In Windows get up a Command Prompt from the Start menu and type ipconfig. Note down the Gateway address, as this is your router’s IP address. If you’ve got a Mac, get up Terminal and type, netstat -nr. You’ll get a long list of results, but the Gateway address listed next to default is the one that you want.
STEP 2 – Set the region
We’ll start with 2.4GHz networks, which are the most common. Find the wireless settings in your router. Depending on the manufacturer, the settings we’ll tell you to change may be in a few different places, and your router may have an Advanced section with more settings in it. First, make sure that the Region is set correctly. If it’s set to a different region, you won’t be able to use channels 12 and 13 in the UK
STEP 3 – Set the operating mode
Most routers will let you set the operating mode. This defines which wireless standards can connect to your router. For example, you can force it so that only 802.11n devices can connect. If all of your devices use the fastest speed the router offers, set it to the highest mode. If you’ve got some older legacy devices, make sure that you set a mixed mode that includes the fastest speed the router supports. For example, 802.11n routers should be set to support 802.11n, 802.11g and 802.11b.
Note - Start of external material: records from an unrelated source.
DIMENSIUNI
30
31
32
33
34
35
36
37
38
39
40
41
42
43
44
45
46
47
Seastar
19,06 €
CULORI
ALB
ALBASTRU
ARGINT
STEP 4 – Disable channel bonding
Next, you need to look at how many channels your router is using. To increase the speed, many routers use channel bonding, which uses two wireless channels simultaneously to double theoretical throughput. In the congested 2.4GHz space, this causes interference and can reduce performance, which is why we recommend setting your router to use a single channel: if you live in an uncongested area, you can always experiment by turning on dual-channel mode later.
The setting varies by router type and model, so you may need to check your router’s manual. For 802.11g networks, look for a channel-bonding selector, or change the max speed from 125Mbits/sec or 108Mbits/sec to half these values. For 802.11n routers, you may see a channel bonding option, but you’re more likely to see a speed setting. If the router is set to 270Mbits/sec or 300Mbits/sec (or higher), drop the setting down to half these values.
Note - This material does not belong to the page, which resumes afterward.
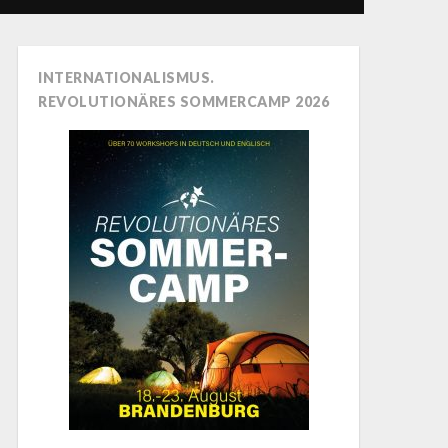
INTERNATIONALISMUS.
REVOLUTIONÄRES SOMMERCAMP 2026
With 802.11ac routers, the 2.4GHz part actually uses 802.11n. You may find the same settings as above, but some routers have a Channel Width setting, which should be set to 20MHz, down from 40MHz. Finally, some routers have an Auto setting for this mode, but we recommend manually selecting the best mode to get initial stability, then experimenting by turning Auto on later.
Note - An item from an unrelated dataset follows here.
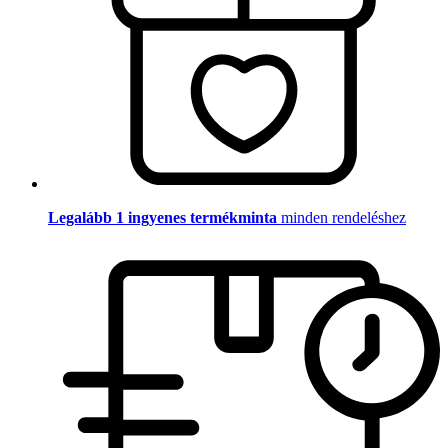
Legalább 1 ingyenes termékminta
minden rendeléshez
STEP 5 – Change your router’s channel
You now need to change the channel that your router runs on. Using the information you noted down from the Wi-Fi scanner and the overlap chart, select the least congested channel, with no overlap to other channels (where possible). Save your settings and the new settings will be applied. Again, some routers have an Auto setting for this mode, but we’ve generally found that manually selecting a channel works the best.
STEP 6 – Test our your settings
You can now try out your new settings. Walk around your house to see if wireless range and signal strength have improved. You may want to test your broadband speed again. If things have improved, you can go back into your router’s settings and try turning on some of the Auto settings. You may want to try channel bonding to increase speed, but we don’t recommend it as we’ve always found it causes problems. If things haven’t improved or have become worse, you should go back into your router’s settings and try a new channel, using the information you collected before to pick the next least-congested one.